The Chinese multinational Alibaba, best known for its e-commerce operations, also invests heavily in technological development projects. Researchers at the company’s Intelligent Computing Institute showed off their new AI video generator, EMO.
EMO, or Emote Portrait Alive, is a «Audio-based expressive video and portrait generation framework» that converts a single reference still image and vocal audio into an animated avatar video with facial expressions and poses.

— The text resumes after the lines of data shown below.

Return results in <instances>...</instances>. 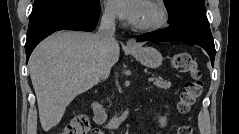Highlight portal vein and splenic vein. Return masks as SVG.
Listing matches in <instances>:
<instances>
[{
  "instance_id": "18ae733b",
  "label": "portal vein and splenic vein",
  "mask_w": 239,
  "mask_h": 134,
  "mask_svg": "<svg viewBox=\"0 0 239 134\" xmlns=\"http://www.w3.org/2000/svg\"><path fill=\"white\" fill-rule=\"evenodd\" d=\"M154 79L153 78H149L148 81H153Z\"/></svg>"
}]
</instances>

Among the numerous examples created by the team is taking an AI-generated woman in sunglasses from OpenAI’s debut Sora and making her sing “Don’t Start Now» by Dua Lipa. Fortunately, the character is one of Sora’s least terrifying creations.
Another example shows an AI-generated photo of Da Vinci’s Mona Lisa and makes her sing “flowers» by Miley Cyrus, covered by YUQI. In another clip, Audrey Hepburn sings a cover of an Ed Sheeran song. The RINKI YouTube channel collected all Alibaba demo videos and upscaled them to 4K.
A key part of EMO is that it can lip sync a synthesized video clip with the actual audio, so the model supports songs in multiple languages. It also works with numerous art styles, whether it’s photography, painting, or anime-style cartoons. It also works with other audio inputs, such as typical speech.
In theory, an audio input wouldn’t have to be “authentic” either. This week, Adobe introduced a new generative AI platform capable of creating music from text messages. And as celebrities like Taylor Swift know, it’s very easy to generate voices that sound realistic.
The model, based on a stable diffusion backbone, is not the first of its kind, but it is arguably the most effective. There are notable imperfections in this initial effort, such as a fairly strong smoothing effect on people’s skin and occasionally jarring mouth movements. Still, the overall accuracy of lip movements in response to input audio is notable.
The complete research from the Alibaba Institute for Intelligent Computing is published on Githuband the associated research article It is available on ArXiv.